### Data section
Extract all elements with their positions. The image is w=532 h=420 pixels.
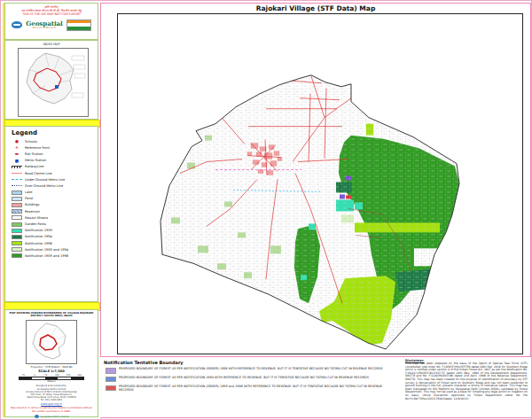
notification-text: PROPOSED BOUNDARY OF FOREST AS PER NOTIF…	[119, 376, 369, 379]
legend-symbol	[12, 173, 22, 175]
legend-item: Notification 1959 and 1996	[5, 253, 98, 259]
left-sidebar: अति गोपनीय,यह मानचित्र केवल जी.एन.सी.टी.…	[3, 3, 100, 417]
legend-title: Legend	[12, 129, 98, 136]
logo-row: Geospatial DELHI LIMITED	[5, 19, 98, 31]
notification-text: PROPOSED BOUNDARY OF FOREST AS PER NOTIF…	[119, 367, 383, 370]
index-map-box: INDEX MAP	[4, 40, 98, 120]
notification-boundary-item: PROPOSED BOUNDARY OF FOREST AS PER NOTIF…	[104, 385, 396, 392]
scale-tick: 0	[29, 374, 41, 377]
legend-label: Notification 1959 and 1994	[25, 248, 68, 252]
legend-items: ● Schools + Reference Point ▬ Rail Stati…	[5, 138, 98, 260]
legend-symbol	[12, 222, 22, 227]
legend-item: Lake	[5, 190, 98, 196]
footer-inset-frame	[26, 320, 77, 364]
legend-item: + Reference Point	[5, 144, 98, 151]
legend-label: Buildings	[25, 203, 39, 206]
legend-symbol	[12, 247, 22, 252]
confidential-box: अति गोपनीय,यह मानचित्र केवल जी.एन.सी.टी.…	[4, 3, 98, 40]
legend-label: Notification 1996	[25, 242, 52, 245]
footer-mini-logo-text: Geospatial Delhi Limited	[41, 416, 69, 418]
notification-swatch	[106, 377, 116, 383]
page-title: Rajokari Village (STF Data) Map	[101, 4, 530, 12]
address-block: Designed & Developed by:Geospatial Delhi…	[5, 385, 98, 401]
legend-label: Reservoir	[25, 210, 40, 214]
legend-item: Notification 1959 and 1994	[5, 246, 98, 253]
legend-symbol	[12, 203, 22, 207]
bottom-strip: Notification Tentative Boundary PROPOSED…	[100, 357, 531, 418]
legend-item: Notification 1996	[5, 240, 98, 246]
disclaimer-block: Disclaimer: This map has been prepared o…	[405, 359, 528, 401]
gsdl-logo-text: Geospatial DELHI LIMITED	[26, 20, 63, 29]
legend-item: RailwayLine	[5, 164, 98, 170]
legend-symbol	[12, 185, 22, 186]
notification-boundary-items: PROPOSED BOUNDARY OF FOREST AS PER NOTIF…	[104, 367, 396, 392]
notification-boundary-item: PROPOSED BOUNDARY OF FOREST AS PER NOTIF…	[104, 376, 396, 383]
legend-item: Notification 1994	[5, 234, 98, 240]
legend-symbol	[12, 253, 22, 258]
legend-label: Reference Point	[25, 146, 50, 150]
notification-boundary-block: Notification Tentative Boundary PROPOSED…	[104, 360, 396, 393]
legend-symbol	[12, 229, 22, 233]
map-frame	[117, 13, 523, 354]
confidential-line: THIS IS THE GIS MAP NOT FOR EXPORT	[5, 12, 98, 16]
notification-boundary-item: PROPOSED BOUNDARY OF FOREST AS PER NOTIF…	[104, 367, 396, 374]
index-map	[19, 49, 88, 116]
scale-ticks: 75075150225300	[18, 374, 85, 377]
legend-label: Over Ground Metro Line	[25, 184, 63, 188]
legend-item: Pond	[5, 196, 98, 202]
legend-symbol	[12, 191, 22, 195]
scale-tick: 150	[51, 374, 63, 377]
footer-inset-map	[27, 321, 76, 363]
legend-label: Masavi Khasra	[25, 216, 48, 220]
scale-tick: 75	[40, 374, 51, 377]
index-map-frame	[18, 48, 89, 117]
index-village-marker	[55, 85, 59, 89]
legend-label: RailwayLine	[25, 165, 43, 168]
legend-label: Under Ground Metro Line	[25, 178, 65, 182]
legend-symbol: ●	[12, 139, 22, 144]
map-panel: Rajokari Village (STF Data) Map	[100, 3, 531, 357]
legend-symbol: ▬	[12, 152, 22, 156]
confidential-lines: अति गोपनीय,यह मानचित्र केवल जी.एन.सी.टी.…	[5, 5, 98, 17]
legend-symbol	[12, 209, 22, 214]
legend-symbol: ■	[12, 159, 22, 163]
notification-swatch	[106, 368, 116, 374]
scale-text: SCALE 1:7,500	[5, 369, 98, 373]
disclaimer-body: This map has been prepared on the basis …	[405, 362, 528, 401]
gsdl-logo-icon	[12, 21, 22, 28]
legend-label: Rail Station	[25, 152, 43, 156]
legend-item: ● Schools	[5, 138, 98, 144]
org-name: Geospatial	[26, 20, 63, 27]
legend-item: ■ Metro Station	[5, 158, 98, 164]
legend-panel: Legend ● Schools + Reference Point ▬ Rai…	[4, 126, 98, 302]
legend-symbol	[12, 166, 22, 168]
projection-datum: Projection : UTM Datum : WGS 84	[5, 365, 98, 369]
legend-label: Schools	[25, 140, 37, 144]
scale-tick: 225	[63, 374, 74, 377]
address-line: Tel: 011-23813461	[5, 399, 98, 401]
notification-text: PROPOSED BOUNDARY OF FOREST AS PER NOTIF…	[119, 385, 385, 392]
footer-heading-2: DISTRICT SOUTH WEST, DELHI	[5, 315, 98, 317]
legend-label: Pond	[25, 197, 33, 200]
legend-label: Notification 1959	[25, 229, 52, 232]
legend-label: Metro Station	[25, 159, 46, 162]
forest-1996-patch	[322, 334, 331, 341]
footer-mini-logo: Geospatial Delhi Limited	[5, 415, 98, 418]
legend-label: Lake	[25, 191, 32, 194]
notification-swatch	[106, 385, 116, 392]
forest-1996-patch	[295, 323, 313, 332]
index-map-title: INDEX MAP	[5, 43, 98, 46]
gsdl-mini-logo-icon	[35, 415, 39, 418]
map-sheet-page: { "title": "Rajokari Village (STF Data) …	[0, 0, 532, 420]
legend-item: Road Centre Line	[5, 170, 98, 176]
legend-item: ▬ Rail Station	[5, 151, 98, 157]
legend-label: Notification 1994	[25, 235, 52, 238]
legend-label: Road Centre Line	[25, 172, 52, 175]
village-map	[118, 14, 522, 354]
website-link[interactable]: www.gsdl.org.in	[5, 402, 98, 406]
legend-item: Over Ground Metro Line	[5, 183, 98, 189]
legend-item: Buildings	[5, 202, 98, 208]
legend-item: Masavi Khasra	[5, 214, 98, 221]
legend-symbol	[12, 241, 22, 245]
scale-unit: (Meters)	[5, 380, 98, 383]
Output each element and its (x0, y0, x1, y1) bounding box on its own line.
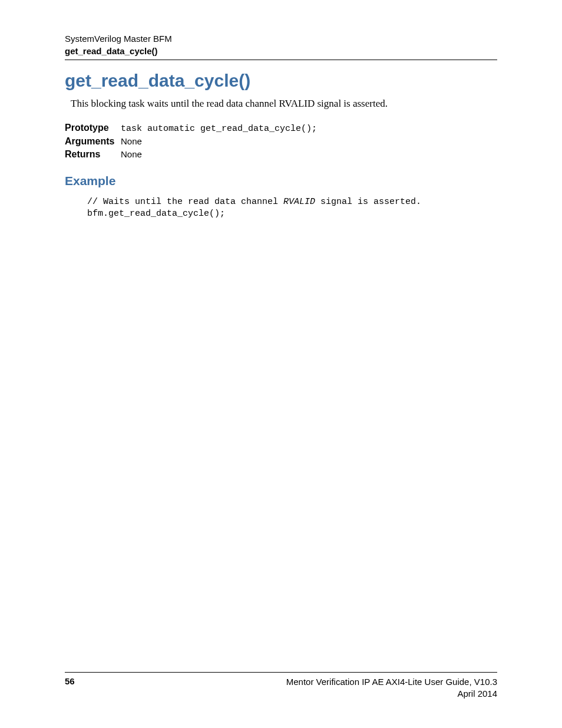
code-comment-em: RVALID (283, 197, 315, 207)
prototype-label: Prototype (65, 123, 121, 133)
header-chapter: SystemVerilog Master BFM (65, 32, 497, 45)
footer-guide: Mentor Verification IP AE AXI4-Lite User… (286, 676, 497, 688)
section-title: get_read_data_cycle() (65, 71, 497, 91)
page-footer: 56 Mentor Verification IP AE AXI4-Lite U… (65, 672, 497, 700)
returns-row: Returns None (65, 149, 497, 160)
code-comment-post: signal is asserted. (315, 197, 421, 207)
page-header: SystemVerilog Master BFM get_read_data_c… (65, 32, 497, 60)
returns-label: Returns (65, 149, 121, 160)
definition-table: Prototype task automatic get_read_data_c… (65, 123, 497, 160)
page-number: 56 (65, 676, 75, 686)
code-comment-pre: // Waits until the read data channel (87, 197, 283, 207)
code-call: bfm.get_read_data_cycle(); (87, 209, 225, 219)
arguments-row: Arguments None (65, 136, 497, 147)
example-heading: Example (65, 174, 497, 188)
page-content: SystemVerilog Master BFM get_read_data_c… (0, 0, 562, 728)
header-section: get_read_data_cycle() (65, 45, 497, 57)
example-code: // Waits until the read data channel RVA… (87, 196, 497, 220)
intro-paragraph: This blocking task waits until the read … (71, 98, 497, 110)
prototype-row: Prototype task automatic get_read_data_c… (65, 123, 497, 134)
footer-date: April 2014 (286, 688, 497, 700)
arguments-value: None (121, 136, 142, 146)
arguments-label: Arguments (65, 136, 121, 147)
returns-value: None (121, 149, 142, 159)
prototype-value: task automatic get_read_data_cycle(); (121, 124, 317, 134)
footer-info: Mentor Verification IP AE AXI4-Lite User… (286, 676, 497, 700)
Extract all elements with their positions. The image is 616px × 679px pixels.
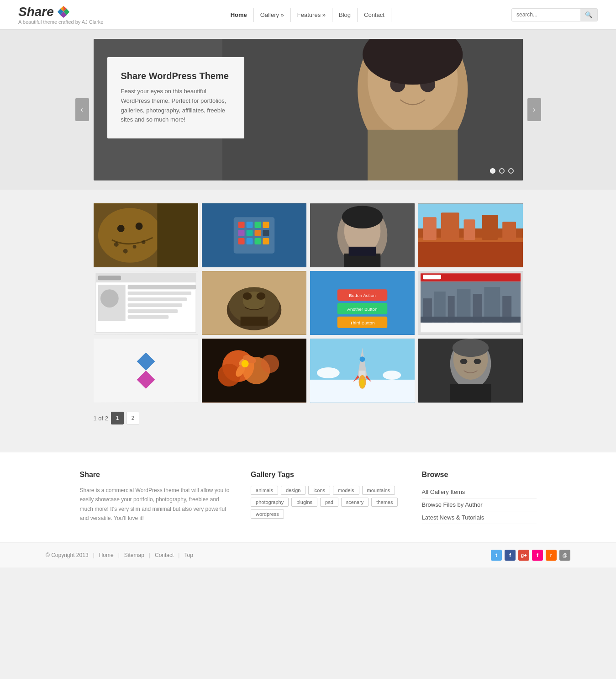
tag-mountains[interactable]: mountains bbox=[362, 486, 395, 495]
svg-rect-47 bbox=[482, 215, 498, 240]
gallery-item[interactable] bbox=[310, 339, 415, 403]
gallery-item[interactable] bbox=[94, 339, 198, 403]
svg-text:Button Action: Button Action bbox=[349, 293, 376, 298]
svg-point-14 bbox=[117, 225, 124, 232]
slider-dot-1[interactable] bbox=[490, 168, 495, 174]
logo-subtitle: A beautiful theme crafted by AJ Clarke bbox=[18, 19, 104, 25]
footer-top-link[interactable]: Top bbox=[184, 552, 193, 558]
svg-rect-48 bbox=[502, 222, 516, 240]
slider-image bbox=[222, 39, 523, 180]
tag-plugins[interactable]: plugins bbox=[291, 498, 317, 507]
facebook-icon[interactable]: f bbox=[505, 550, 516, 561]
search-input[interactable] bbox=[512, 9, 580, 21]
tag-models[interactable]: models bbox=[333, 486, 359, 495]
tag-wordpress[interactable]: wordpress bbox=[251, 509, 284, 519]
gallery-image bbox=[94, 203, 198, 267]
svg-rect-8 bbox=[368, 130, 458, 180]
googleplus-icon[interactable]: g+ bbox=[518, 550, 529, 561]
gallery-item[interactable] bbox=[202, 339, 306, 403]
email-icon[interactable]: @ bbox=[559, 550, 570, 561]
nav-features[interactable]: Features » bbox=[291, 8, 332, 22]
slider-dot-3[interactable] bbox=[508, 168, 514, 174]
footer-browse: Browse All Gallery Items Browse Files by… bbox=[422, 471, 537, 524]
svg-rect-24 bbox=[246, 222, 253, 228]
page-2-button[interactable]: 2 bbox=[126, 412, 139, 424]
gallery-item[interactable] bbox=[94, 271, 198, 335]
browse-latest-news[interactable]: Latest News & Tutorials bbox=[422, 511, 537, 524]
gallery-item[interactable] bbox=[418, 339, 523, 403]
sep-1: | bbox=[93, 552, 95, 558]
tag-design[interactable]: design bbox=[281, 486, 305, 495]
svg-point-117 bbox=[460, 359, 467, 364]
svg-rect-60 bbox=[127, 315, 168, 319]
tag-psd[interactable]: psd bbox=[320, 498, 338, 507]
pagination: 1 of 2 1 2 bbox=[94, 412, 523, 424]
slider-next-button[interactable]: › bbox=[527, 98, 541, 121]
gallery-item[interactable]: Button Action Another Button Third Butto… bbox=[310, 271, 415, 335]
nav-contact[interactable]: Contact bbox=[358, 8, 391, 22]
gallery-item[interactable] bbox=[418, 271, 523, 335]
nav-gallery[interactable]: Gallery » bbox=[254, 8, 291, 22]
svg-point-17 bbox=[114, 242, 118, 247]
rss-icon[interactable]: r bbox=[546, 550, 557, 561]
footer-contact-link[interactable]: Contact bbox=[155, 552, 174, 558]
svg-rect-49 bbox=[418, 242, 523, 267]
flickr-icon[interactable]: f bbox=[532, 550, 543, 561]
gallery-item[interactable] bbox=[418, 203, 523, 267]
slider-dots bbox=[490, 168, 514, 174]
slider-description: Feast your eyes on this beautiful WordPr… bbox=[121, 87, 231, 125]
gallery-item[interactable] bbox=[202, 203, 306, 267]
social-icons: t f g+ f r @ bbox=[491, 550, 570, 561]
gallery-image bbox=[94, 339, 198, 403]
svg-point-15 bbox=[135, 223, 142, 230]
copyright-text: © Copyright 2013 bbox=[46, 552, 89, 558]
nav-blog[interactable]: Blog bbox=[332, 8, 358, 22]
slider: Share WordPress Theme Feast your eyes on… bbox=[94, 39, 523, 180]
slider-dot-2[interactable] bbox=[499, 168, 505, 174]
tag-icons[interactable]: icons bbox=[308, 486, 330, 495]
svg-rect-32 bbox=[246, 238, 253, 244]
gallery-tags-list: animals design icons models mountains ph… bbox=[251, 486, 404, 519]
gallery-image bbox=[418, 339, 523, 403]
browse-files-author[interactable]: Browse Files by Author bbox=[422, 499, 537, 511]
gallery-item[interactable] bbox=[310, 203, 415, 267]
gallery-image bbox=[310, 203, 415, 267]
header: Share A beautiful theme crafted by AJ Cl… bbox=[0, 0, 616, 30]
footer-about: Share Share is a commercial WordPress th… bbox=[80, 471, 233, 524]
page-1-button[interactable]: 1 bbox=[111, 412, 124, 424]
gallery-item[interactable] bbox=[94, 203, 198, 267]
svg-rect-46 bbox=[463, 219, 475, 240]
logo-icon bbox=[57, 5, 70, 19]
gallery-image bbox=[202, 339, 306, 403]
tag-themes[interactable]: themes bbox=[371, 498, 398, 507]
gallery-item[interactable] bbox=[202, 271, 306, 335]
svg-rect-45 bbox=[441, 212, 459, 240]
browse-all-gallery[interactable]: All Gallery Items bbox=[422, 486, 537, 499]
footer-about-text: Share is a commercial WordPress theme th… bbox=[80, 486, 233, 523]
svg-point-19 bbox=[123, 249, 127, 254]
gallery-image bbox=[202, 271, 306, 335]
svg-rect-26 bbox=[263, 222, 269, 228]
footer-bottom-links: © Copyright 2013 | Home | Sitemap | Cont… bbox=[46, 552, 193, 558]
tag-animals[interactable]: animals bbox=[251, 486, 278, 495]
footer-sitemap-link[interactable]: Sitemap bbox=[124, 552, 144, 558]
search-button[interactable]: 🔍 bbox=[580, 9, 597, 21]
svg-rect-34 bbox=[263, 238, 269, 244]
svg-point-96 bbox=[261, 355, 279, 373]
svg-point-118 bbox=[474, 359, 481, 364]
sep-4: | bbox=[178, 552, 179, 558]
svg-rect-16 bbox=[157, 203, 198, 267]
slider-prev-button[interactable]: ‹ bbox=[75, 98, 89, 121]
svg-point-67 bbox=[242, 292, 252, 300]
svg-point-110 bbox=[316, 367, 339, 378]
footer-bottom: © Copyright 2013 | Home | Sitemap | Cont… bbox=[0, 542, 616, 568]
logo[interactable]: Share bbox=[18, 5, 104, 19]
twitter-icon[interactable]: t bbox=[491, 550, 502, 561]
tag-scenary[interactable]: scenary bbox=[341, 498, 369, 507]
footer-home-link[interactable]: Home bbox=[99, 552, 114, 558]
gallery-image bbox=[310, 339, 415, 403]
nav-home[interactable]: Home bbox=[224, 8, 254, 22]
svg-point-20 bbox=[142, 240, 145, 244]
hero-section: ‹ Share WordPress Theme Feast your eyes … bbox=[0, 30, 616, 190]
tag-photography[interactable]: photography bbox=[251, 498, 289, 507]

### What you are asked to do
The string "automatic" shows up in some lines of the listing. Copy each such line.

### Response box
definition-table: Prototype task automatic get_read_data_c… (65, 123, 497, 160)
prototype-row: Prototype task automatic get_read_data_c… (65, 123, 497, 134)
prototype-value: task automatic get_read_data_cycle(); (121, 124, 317, 134)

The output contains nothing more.